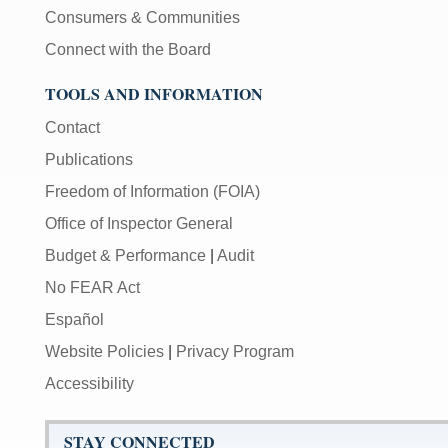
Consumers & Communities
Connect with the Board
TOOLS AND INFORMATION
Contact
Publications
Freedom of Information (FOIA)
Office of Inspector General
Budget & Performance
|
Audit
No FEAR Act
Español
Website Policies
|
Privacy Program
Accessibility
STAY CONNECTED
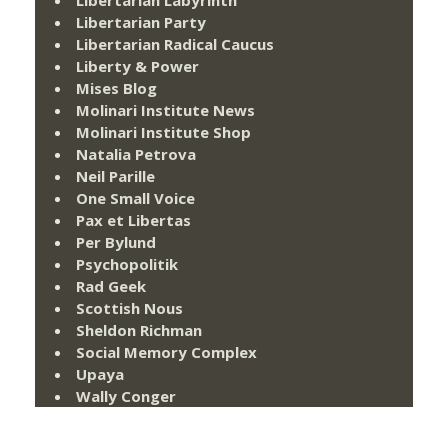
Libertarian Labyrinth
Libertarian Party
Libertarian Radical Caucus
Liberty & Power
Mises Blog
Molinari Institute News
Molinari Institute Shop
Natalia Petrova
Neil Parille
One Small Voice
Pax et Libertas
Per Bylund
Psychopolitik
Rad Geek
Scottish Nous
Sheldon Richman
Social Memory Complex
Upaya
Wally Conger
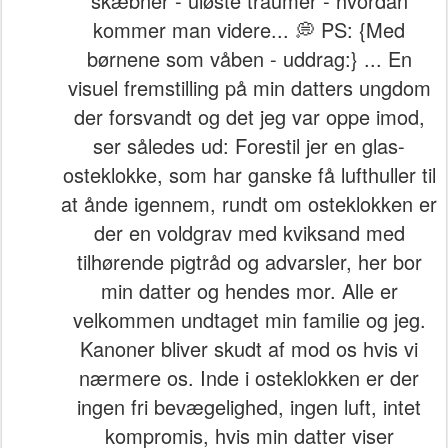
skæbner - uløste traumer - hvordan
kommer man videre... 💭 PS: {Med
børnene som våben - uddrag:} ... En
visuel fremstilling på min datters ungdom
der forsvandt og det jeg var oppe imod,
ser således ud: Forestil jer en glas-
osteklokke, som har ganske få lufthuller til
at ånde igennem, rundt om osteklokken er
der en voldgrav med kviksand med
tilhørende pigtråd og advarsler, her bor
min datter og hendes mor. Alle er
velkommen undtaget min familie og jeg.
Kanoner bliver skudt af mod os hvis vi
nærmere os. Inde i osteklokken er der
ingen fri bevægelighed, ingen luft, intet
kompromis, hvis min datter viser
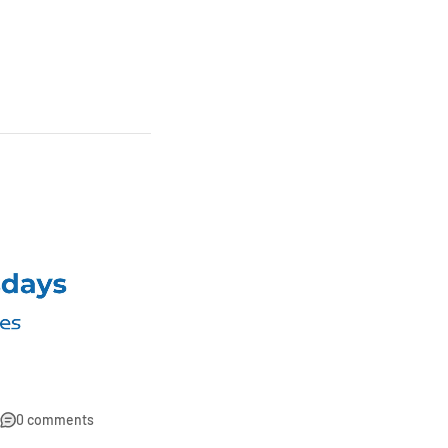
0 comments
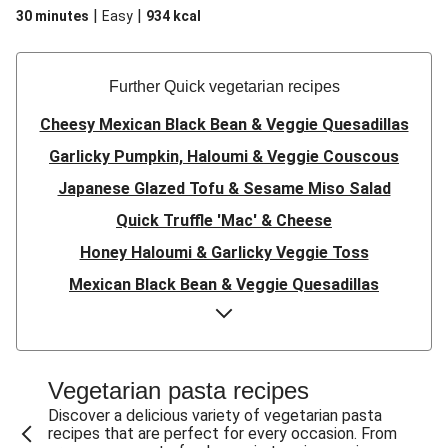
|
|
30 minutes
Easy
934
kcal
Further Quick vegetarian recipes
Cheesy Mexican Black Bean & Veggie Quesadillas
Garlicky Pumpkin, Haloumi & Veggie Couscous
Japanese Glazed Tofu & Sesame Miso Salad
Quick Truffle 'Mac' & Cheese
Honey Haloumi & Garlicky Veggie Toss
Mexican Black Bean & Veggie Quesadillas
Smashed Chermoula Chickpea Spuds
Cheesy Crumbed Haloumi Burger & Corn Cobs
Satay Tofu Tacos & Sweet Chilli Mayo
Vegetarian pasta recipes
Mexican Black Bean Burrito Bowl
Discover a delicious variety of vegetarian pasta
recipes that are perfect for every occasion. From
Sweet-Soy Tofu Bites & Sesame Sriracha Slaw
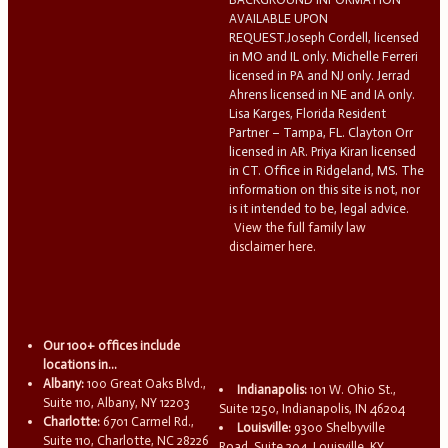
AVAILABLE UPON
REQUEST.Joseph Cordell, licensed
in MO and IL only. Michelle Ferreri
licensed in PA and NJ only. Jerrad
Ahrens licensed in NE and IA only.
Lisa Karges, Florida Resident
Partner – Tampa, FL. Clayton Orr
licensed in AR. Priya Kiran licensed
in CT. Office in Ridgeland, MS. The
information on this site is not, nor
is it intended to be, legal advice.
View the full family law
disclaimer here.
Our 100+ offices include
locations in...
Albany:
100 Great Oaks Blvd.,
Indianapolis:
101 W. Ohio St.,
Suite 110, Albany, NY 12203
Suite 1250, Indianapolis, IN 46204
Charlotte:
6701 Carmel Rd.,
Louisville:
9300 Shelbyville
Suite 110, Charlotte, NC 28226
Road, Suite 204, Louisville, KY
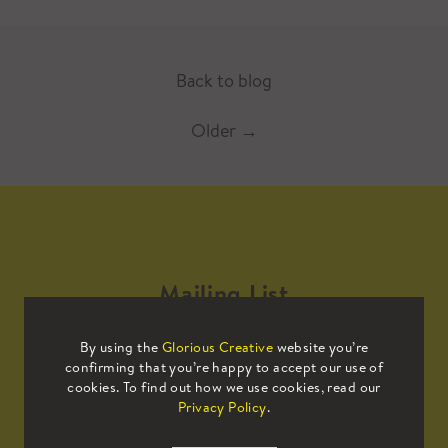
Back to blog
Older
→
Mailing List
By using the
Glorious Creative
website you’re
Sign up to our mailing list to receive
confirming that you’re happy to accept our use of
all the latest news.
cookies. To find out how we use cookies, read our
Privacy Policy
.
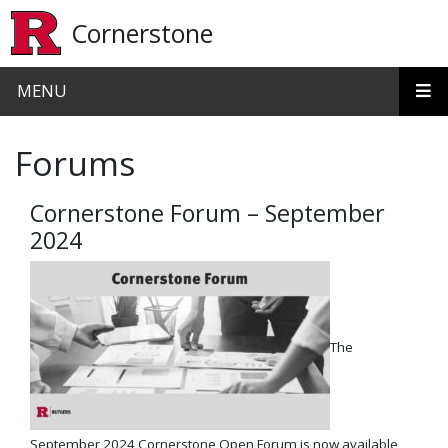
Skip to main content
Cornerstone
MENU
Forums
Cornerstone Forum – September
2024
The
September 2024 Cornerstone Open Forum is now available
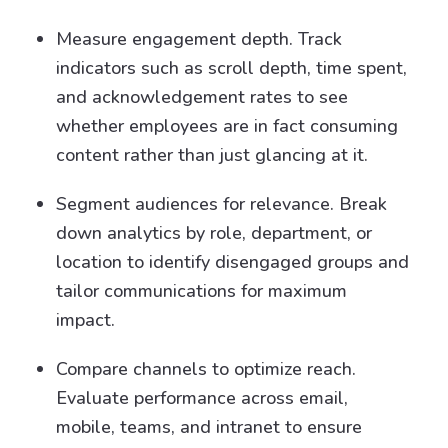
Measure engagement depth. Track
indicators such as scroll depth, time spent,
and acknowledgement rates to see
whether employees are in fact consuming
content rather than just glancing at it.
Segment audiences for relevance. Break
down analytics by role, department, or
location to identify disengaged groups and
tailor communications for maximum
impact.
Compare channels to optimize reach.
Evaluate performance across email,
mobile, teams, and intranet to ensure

- - - - -

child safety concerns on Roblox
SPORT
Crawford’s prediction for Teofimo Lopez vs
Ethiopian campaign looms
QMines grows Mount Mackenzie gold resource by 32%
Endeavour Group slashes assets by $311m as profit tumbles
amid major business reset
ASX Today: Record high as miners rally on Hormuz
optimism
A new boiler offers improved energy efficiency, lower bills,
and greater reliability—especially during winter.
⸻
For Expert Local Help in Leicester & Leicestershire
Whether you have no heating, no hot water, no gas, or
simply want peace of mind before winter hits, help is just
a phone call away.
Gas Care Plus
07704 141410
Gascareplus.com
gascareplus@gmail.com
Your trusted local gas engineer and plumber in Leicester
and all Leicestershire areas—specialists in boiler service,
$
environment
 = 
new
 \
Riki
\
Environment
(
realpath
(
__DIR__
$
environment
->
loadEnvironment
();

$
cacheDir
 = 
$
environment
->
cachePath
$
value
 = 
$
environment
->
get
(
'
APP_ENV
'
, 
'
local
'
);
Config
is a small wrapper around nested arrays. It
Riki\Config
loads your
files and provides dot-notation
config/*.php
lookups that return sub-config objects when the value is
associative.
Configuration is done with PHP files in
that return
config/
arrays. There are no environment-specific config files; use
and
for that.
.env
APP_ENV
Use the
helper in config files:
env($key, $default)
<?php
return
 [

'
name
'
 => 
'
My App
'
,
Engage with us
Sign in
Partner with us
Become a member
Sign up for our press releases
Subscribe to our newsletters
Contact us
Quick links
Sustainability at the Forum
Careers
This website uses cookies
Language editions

- - - - -

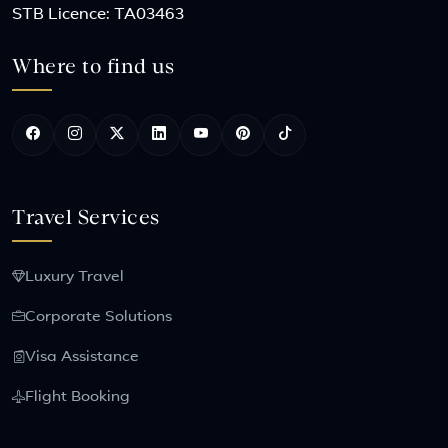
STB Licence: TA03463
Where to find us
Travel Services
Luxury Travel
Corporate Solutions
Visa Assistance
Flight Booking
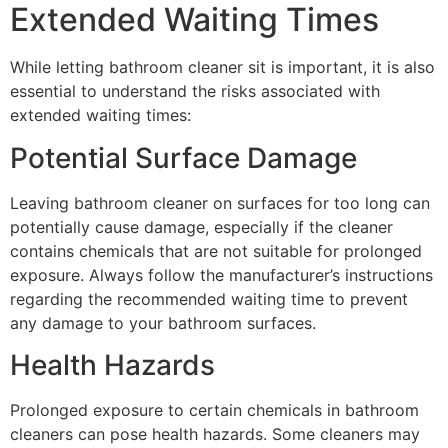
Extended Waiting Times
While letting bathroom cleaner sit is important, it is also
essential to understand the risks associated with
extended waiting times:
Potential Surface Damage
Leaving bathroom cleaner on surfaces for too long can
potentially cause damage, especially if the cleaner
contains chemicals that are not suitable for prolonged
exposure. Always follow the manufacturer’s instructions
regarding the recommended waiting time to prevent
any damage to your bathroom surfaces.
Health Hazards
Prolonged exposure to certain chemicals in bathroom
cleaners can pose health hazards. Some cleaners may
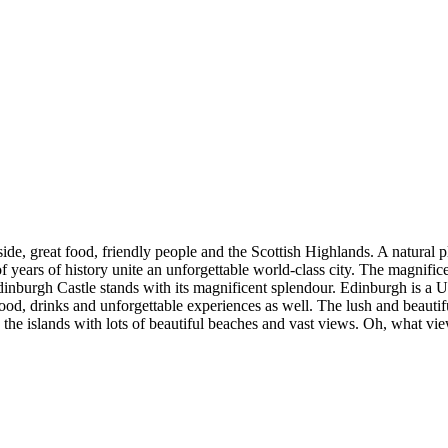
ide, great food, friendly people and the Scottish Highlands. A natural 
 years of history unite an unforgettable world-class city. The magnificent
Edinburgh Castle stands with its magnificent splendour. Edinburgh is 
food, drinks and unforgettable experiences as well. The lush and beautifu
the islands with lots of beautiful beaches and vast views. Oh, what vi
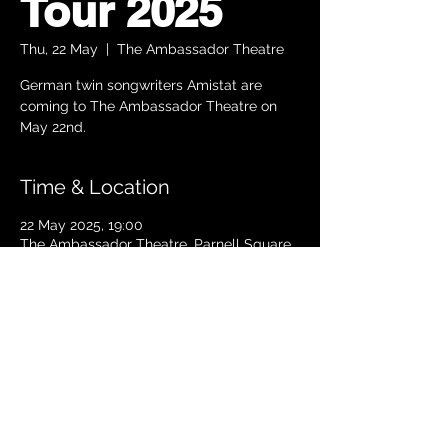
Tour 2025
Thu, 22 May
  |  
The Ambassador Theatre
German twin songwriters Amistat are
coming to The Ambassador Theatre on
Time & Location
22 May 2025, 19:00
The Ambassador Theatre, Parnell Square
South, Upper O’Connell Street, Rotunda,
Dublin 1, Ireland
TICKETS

- - - - -

• _Problem statement_: Go through the listing, find each line with the word "Cornerstone", and copy it.

• _Written answer_:
Cornerstone
Cornerstone Forum – September
September 2024 Cornerstone Open Forum is now available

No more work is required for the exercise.